The rise in commodity prices as a result of the tariff imposition by the US on Chinese imports and by China on American imports will affect India in an indirect manner as far as goods that follow a China-US route from manufacturing to retail is concerned.

The $200 billion that the Donald Trump administration has imposed on China’s exports in the latest round of the trade war would escalate the cost of about 50% of goods, the production of which businesses prefer outsourcing to China to reduce costs. These goods are then exported worldwide, India being one of the importers.

The US is levying 25% tax on imports of 800 products such as those of electric cars and industrial robots. This could be a blessing in disguise for the labour force in India, apprehensive of job cuts due to automation.

Chinese tax on American imports will affect the price of food and beverages like soybean, beef and whiskey, which Americans need to worry about, not India.

Our nation will be affected also by a rise in the value of the US dollar because of the risk aversion that the American tariffs on imports from China might trigger worldwide.

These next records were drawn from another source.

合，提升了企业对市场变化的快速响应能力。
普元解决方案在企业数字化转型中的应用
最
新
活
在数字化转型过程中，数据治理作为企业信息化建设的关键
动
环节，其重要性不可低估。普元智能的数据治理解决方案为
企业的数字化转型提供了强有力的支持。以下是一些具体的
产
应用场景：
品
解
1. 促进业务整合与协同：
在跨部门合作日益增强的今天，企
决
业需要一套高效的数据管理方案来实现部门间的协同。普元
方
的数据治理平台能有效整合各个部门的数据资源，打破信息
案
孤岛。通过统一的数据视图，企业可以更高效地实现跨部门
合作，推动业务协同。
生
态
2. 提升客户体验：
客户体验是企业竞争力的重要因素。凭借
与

A country that imports more than exporting its products, India will have to pay substantially more for the things it buys from the world. This will have a spiralling impact on the cost of commodities in this country.

To cushion the impact, however, while India is expected to grow at a rate of above 7.5%, the whole world, the IMF says, will grow at a modest 3.5%.

Also, as noticed during the 2008 subprime mortgage crisis that caused a mere slowdown in India, the domestic economy functions largely on domestic consumption, making it somewhat immune to international shocks.